Establishment for patrons who smoke cigars

A cigar bar (or lounge) is an establishment that caters to patrons who smoke cigars. Many serve food and alcohol as well. The prevalence of cigar bars varies by country; some jurisdictions ban smoking in all businesses, while others offer an exemption for cigar bars.

==History==
While cigar bars have been around for years, interest in them developed in the 1990s when cities and government entities began instituting smoking bans but provided exceptions for establishments that catered to smokers.

==Features==
While some cigar bars permit the smoking of cigarettes, the classic cigar bar focuses strictly on cigars. Many of the upscale cigar bars such as the Grand Havana in Beverly Hills, California and New York City as well as those in Paris, Spain and Germany, create a gentlemen's club ambience with plushly-appointed interiors, sometimes including a piano or pool table. Featured prominently in upscale bars are humidors, even walk-in humidors where people can buy and store cigars for safekeeping in special cigar lockers for individuals. The bars frequently also serve food and alcohol.

==Prevalence by country==
===Australia===
Cigar bars can be found in all capital cities in Australia and on the Gold Coast, Queensland as well.

===Canada===
During the 2000s, many of Canada's cities and provinces banned smoking in indoor public places; some of these bans came with an exception for non-cigarette smoking such as hookah or cigars. In 2006, when such a ban came into place in Montreal, all cigar bars opened before May 10, 2005, were allowed to stay in operation, though future establishments were banned. There are also cigar lounges in Gatineau, Quebec.

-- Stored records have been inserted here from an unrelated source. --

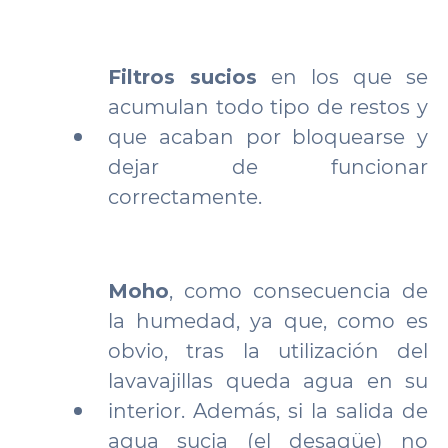
Filtros sucios
en los que se
acumulan todo tipo de restos y
que acaban por bloquearse y
dejar de funcionar
correctamente.
Moho
, como consecuencia de
la humedad, ya que, como es
obvio, tras la utilización del
lavavajillas queda agua en su
interior. Además, si la salida de
agua sucia (el desagüe) no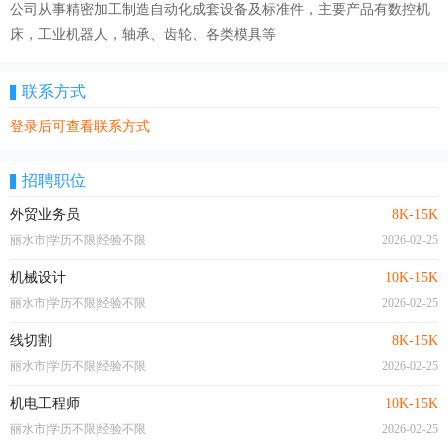
公司从事精密加工制造自动化成套设备及标准件，主要产品有数控机
床，工业机器人，轴承、齿轮、各类模具等
联系方式
登录后可查看联系方式
招聘职位
外贸业务员
8K-15K
丽水市|学历不限|经验不限
2026-02-25
机械设计
10K-15K
丽水市|学历不限|经验不限
2026-02-25
线切割
8K-15K
丽水市|学历不限|经验不限
2026-02-25
机电工程师
10K-15K
丽水市|学历不限|经验不限
2026-02-25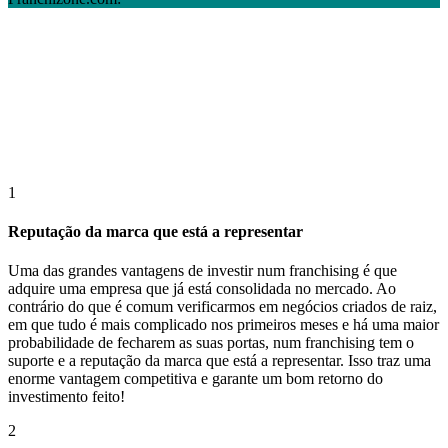
1
Reputação da marca que está a representar
Uma das grandes vantagens de investir num franchising é que
adquire uma empresa que já está consolidada no mercado. Ao
contrário do que é comum verificarmos em negócios criados de raiz,
em que tudo é mais complicado nos primeiros meses e há uma maior
probabilidade de fecharem as suas portas, num franchising tem o
suporte e a reputação da marca que está a representar. Isso traz uma
enorme vantagem competitiva e garante um bom retorno do
investimento feito!
2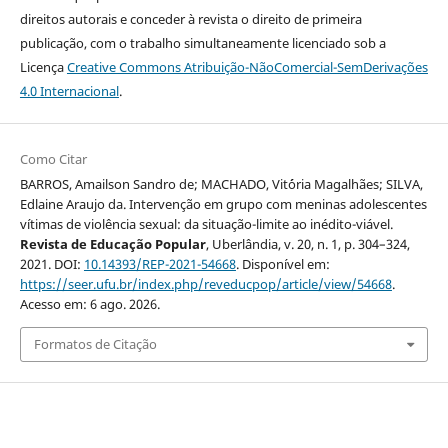
direitos autorais e conceder à revista o direito de primeira
publicação, com o trabalho simultaneamente licenciado sob a
Licença
Creative Commons Atribuição-NãoComercial-SemDerivações
4.0 Internacional
.
Como Citar
BARROS, Amailson Sandro de; MACHADO, Vit´ória Magalhães; SILVA,
Edlaine Araujo da. Intervenção em grupo com meninas adolescentes
vítimas de violência sexual: da situação-limite ao inédito-viável.
Revista de Educação Popular
, Uberlândia, v. 20, n. 1, p. 304–324,
2021. DOI:
10.14393/REP-2021-54668
. Disponível em:
https://seer.ufu.br/index.php/reveducpop/article/view/54668
.
Acesso em: 6 ago. 2026.
Formatos de Citação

On June 23, 2021, Alberta's cabinet amended the regulations enabled by the province's Tobacco, Smoking and Vaping Reduction Act, 2005 to allow for ventilated smoking rooms for the smoking of cigars. Such rooms are permitted so long as they meet the following conditions:

...(a) the cigar lounge is designated as a cigar lounge by the manager;

(b) the cigar lounge has floor-to-ceiling walls, a ceiling and doors that separate the lounge visually and physically from any adjacent area in which smoking is prohibited under the Act;

(c) the cigar lounge has doors equipped with a properly functioning self‑closing device;

(d) the cigar lounge is equipped with a separate ventilation system that maintains negative air pressure at all times and exhausts smoke directly to the outside of the building in which the lounge is located;

(e) minors have no access to the cigar lounge;

(f) no service, including cleaning, is allowed in the cigar lounge during the hours of operation.

As of 2021, Alberta and Quebec are the only two provinces or territories which permit cigar lounges or any ventilated smoking rooms outside of nursing homes and long-term care facilities. Alberta is the sole province or territory which does not restrict the establishment of new lounges; Quebec's remaining lounges are preserved through a grandfather clause in its smoking statutes.

===Finland===
Pikku Havanna ("Little Havana") in Turku is the first and only cigar bar established in Finland.

===United Kingdom===

Following the indoor smoking ban in the UK in 2007, various establishments in London have managed to accommodate patrons by adhering to the legal allowances in the law. Exemptions are permitted for specialist tobacconists, where patrons are allowed to sample cigars and pipe tobacco on the premises under specific conditions. Some hotels in the city have established outdoor smoking areas that comply with the regulations. On 5 November 2024, the Tobacco and Vapes Bill was published by the UK government and Parliament listing new regulations and changes.

One prominent tobacconist in London is James J Fox, a shop with a history dating back to 1787 and which is considered the oldest cigar shop in the world. But The Palais Royal's anthological address: À la civette
This Parisian civette, opened in 1716, is thought to be the oldest in the world. This venue is noteworthy as it is one of the few places in England where smoking indoors is still permissible due to an exemption for stores where at least half of their sales come from cigars and pipe tobacco. In addition to on-site smoking, James J Fox provides a dedicated sampling lounge.

While there has been a decrease in cigar consumption in the UK following the mid-1990s, the cigar culture has shown signs of transformation. An increased presence of cigar terraces in luxury hotels has been observed, and newer establishments have reported positive growth. The changing attitudes towards cigarette smoking and the impact of the indoor smoking ban have led to a shift in consumption patterns, with some smokers exploring cigars as a luxury good or occasional indulgence.

===United States===
The only two cigar bars in Major League Baseball are the Cuesta-Rey Cigar Bar at Tropicana Field, home of the Tampa Bay Rays, and the Camacho Cigar Bar at Comerica Park, home of the Detroit Tigers. Cuesta-Rey cigars originally were made in Tampa, while Camacho cigars are distributed in Miami.

In the United States the Private Smoking Club in Cincinnati, Ohio claims to be first cigar bar opening in 1995.

In New York State, the Department of Health issued implementation guidance in 2003 for the Clean Indoor Air Act that included a definition of “cigar bar” and criteria for reviewing waiver applications and issuing waivers.

Some U.S. jurisdictions include narrow exemptions or permitting regimes for tobacco bars like the 2023 Connecticut law that expanded eligibility for tobacco bars that hold a liquor permit to allow indoor smoking under specified conditions, effective 1 October 2023.